Lam Barbara D, Ma Shengling, Kovalenko Iuliia, Wang Peiqi, Jafari Omid, Li Ang, Horng Steven
Division of Hematology, Department of Medicine, Beth Israel Deaconess Medical Center, Boston, Massachusetts, USA.
Division of Clinical Informatics, Department of Medicine, Beth Israel Deaconess Medical Center, Boston, Massachusetts, USA.
Res Pract Thromb Haemost. 2025 May 21;9(4):102896. doi: 10.1016/j.rpth.2025.102896. eCollection 2025 May.
Pulmonary embolism (PE) is a leading cause of preventable in-hospital mortality. Advances in diagnosis, risk stratification, and prevention can improve outcomes. Large, publicly available datasets are needed to move research forward, but are lacking in the field of hemostasis and thrombosis.
In this study, we experiment using a machine learning language model to automatically add PE labels to a large dataset.
We extracted all computed tomography pulmonary angiography radiology reports ( = 19,942) from the Medical Information Mart for Intensive Care IV, a database of adult patients who presented to the emergency room or were admitted to the intensive care unit at one tertiary care center between 2008 and 2019. Two physicians manually labeled each report result as PE positive (acute PE) or PE negative. Using this as our gold standard, we compared the performance of a fine-tuned Bio_ClinicalBERT (bidirectional encoder representations from transformers) transformer language model, known as venous thromboembolism-BERT, with diagnosis codes in the ability to classify reports as PE positive or negative.
Venous thromboembolism-BERT had a sensitivity of 92.4% and a positive predictive value of 87.8% in all 19,942 computed tomography pulmonary angiography reports. Diagnosis codes had a sensitivity of 95.4% and a positive predictive value of 83.8% in the subset of 11,990 reports with an associated discharge diagnosis code.

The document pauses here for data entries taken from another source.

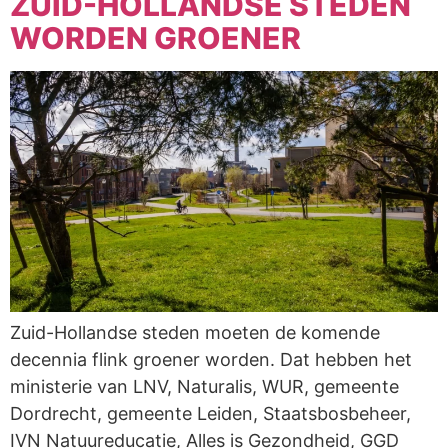
ZUID-HOLLANDSE STEDEN
WORDEN GROENER
Zuid-Hollandse steden moeten de komende
decennia flink groener worden. Dat hebben het
ministerie van LNV, Naturalis, WUR, gemeente
Dordrecht, gemeente Leiden, Staatsbosbeheer,
IVN Natuureducatie, Alles is Gezondheid, GGD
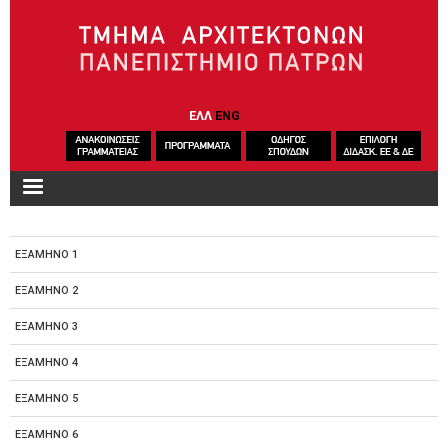
Παράκαμψη προς το κυρίως περιεχόμενο
ΕΛΛ
ENG
ΕΞΑΜΗΝΟ 1
ΕΞΑΜΗΝΟ 2
ΕΞΑΜΗΝΟ 3
ΕΞΑΜΗΝΟ 4
ΕΞΑΜΗΝΟ 5
ΕΞΑΜΗΝΟ 6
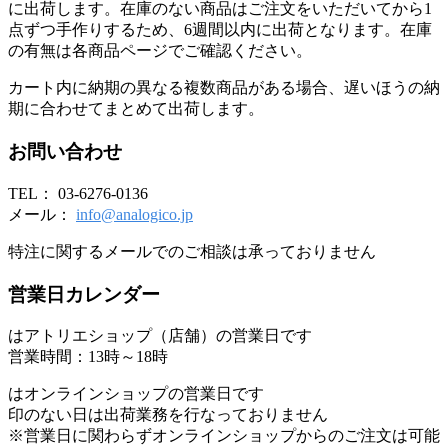
に出荷します。在庫のない商品はご注文をいただいてから1
点ずつ手作りするため、6週間以内に出荷となります。在庫
の有無は各商品ページでご確認ください。
カート内に納期の異なる複数商品がある場合、遅いほうの納
期に合わせてまとめて出荷します。
お問い合わせ
TEL： 03-6276-0136
メール：
info@analogico.jp
特注に関するメールでのご相談は承っておりません
営業日カレンダー
はアトリエショップ（店舗）の営業日です
営業時間：13時～18時
はオンラインショップの営業日です
印のない日は出荷業務を行なっておりません
※営業日に関わらずオンラインショップからのご注文は可能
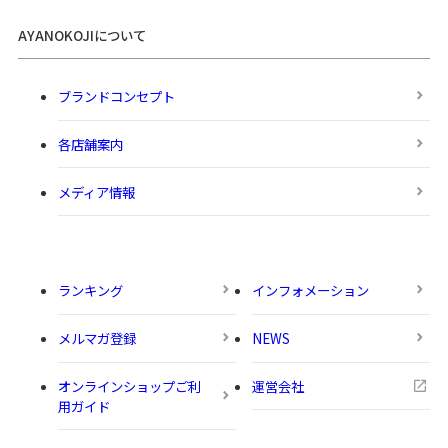
AYANOKOJIについて
ブランドコンセプト
各店舗案内
メディア情報
ランキング
インフォメーション
メルマガ登録
NEWS
オンラインショップご利
運営会社
用ガイド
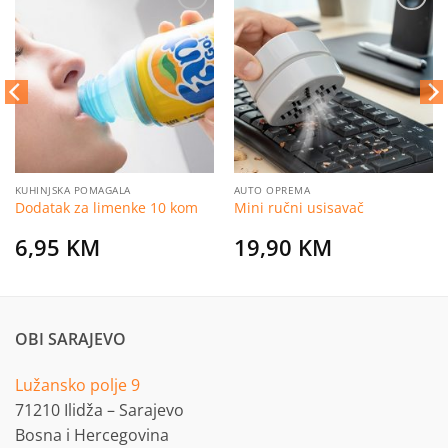
Dodaj
Dodaj
na
na
listu
listu
želja
želja
KUHINJSKA POMAGALA
AUTO OPREMA
Dodatak za limenke 10 kom
Mini ručni usisavač
6,95
KM
19,90
KM
OBI SARAJEVO
Lužansko polje 9
71210 Ilidža – Sarajevo
Bosna i Hercegovina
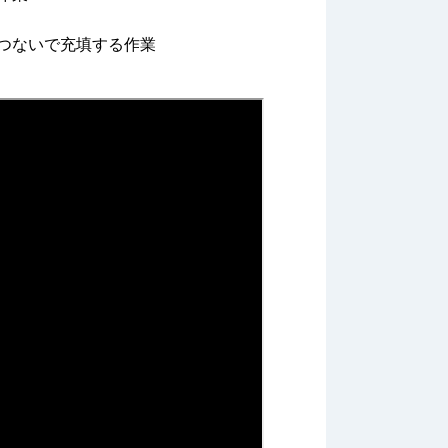
つないで充填する作業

We successfully added nearly 20,000 PE labels to the publicly available Medical Information Mart for Intensive Care IV database and demonstrated how a transformer language model can automate and accelerate hematologic research.
肺栓塞(PE)是可预防的院内死亡的主要原因。诊断、风险分层和预防方面的进展可改善治疗结果。推动研究向前发展需要大型的公开可用数据集,但在止血和血栓形成领域却很缺乏。
在本研究中,我们尝试使用机器学习语言模型自动为一个大型数据集添加PE标签。
我们从重症监护医学信息数据库IV中提取了所有计算机断层扫描肺血管造影放射学报告(n = 19942),该数据库包含2008年至2019年间在一家三级医疗中心就诊于急诊室或入住重症监护病房的成年患者。两名医生将每份报告结果手动标记为PE阳性(急性PE)或PE阴性。以此作为我们的金标准,我们比较了一种经过微调的Bio_ClinicalBERT(来自变换器的双向编码器表示)变换器语言模型(称为静脉血栓栓塞症-BERT)与诊断代码在将报告分类为PE阳性或阴性方面的性能。
在所有19942份计算机断层扫描肺血管造影报告中,静脉血栓栓塞症-BERT的灵敏度为92.4%,阳性预测值为87.8%。在11990份有相关出院诊断代码的报告子集中,诊断代码的灵敏度为95.4%,阳性预测值为83.8%。
我们成功地为公开可用的重症监护医学信息数据库IV添加了近20000个PE标签,并展示了变换器语言模型如何能够自动化和加速血液学研究。